Sniffing around people's bedrooms

From the Manawatu Standard yesterday, the latest appalling attack on the private lives of teachers:

The New Zealand Teachers Council is investigating a Manawatu principal after his school reported allegations that the man attempted to sell pornography online.

The complaint was laid after a Trade Me account with an email address using the partial name of the principal posted gay porn movie The Club for sale on the auction site.

In an unprecedented case, the Teachers Council is investigating the incident to determine whether the principal – who cannot be named for legal reasons – breached the industry's code of ethics.

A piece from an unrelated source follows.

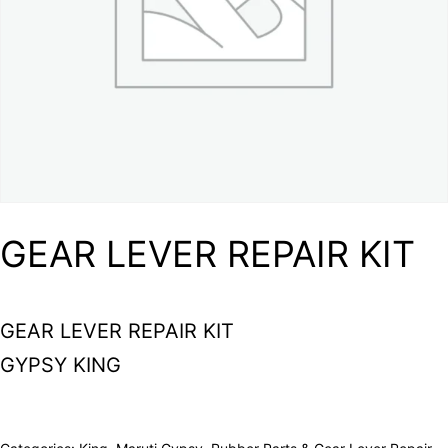
GEAR LEVER REPAIR KIT
GEAR LEVER REPAIR KIT
GYPSY KING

As the article notes, this is perfectly legal (provided the buyer was over 18), and did not involve a use of school resources. The DVD was sold from the man's home computer. So the Teacher's Council is investigating someone - and could conceivably censure or deregister them - for private, legal conduct occurring entirely within their own home. The fact that its a gay porn movie gives it an air of homophobia, but OTOH the sorts of people offended by gay porn are likely to be offended by straight porn as well. The problem is more that school boards and the Teachers Council think they have a licence to sniff around in people's bedrooms, and sack them for being "indecent" or "breaking the public trust" if they don't like what they find. And that is a gross invasion of personal privacy.

Teachers, like anyone else, are entitled to have a private life. Teachers, like anyone else, are entitled to have sex. Teachers, like anyone else, are entitled to look at porn, gay or straight. None of these things is anyone's business but their own. And if anyone thinks worse of them for it, that's their problem. If they don't want to be offended, they shouldn't go sniffing in other people's bedrooms.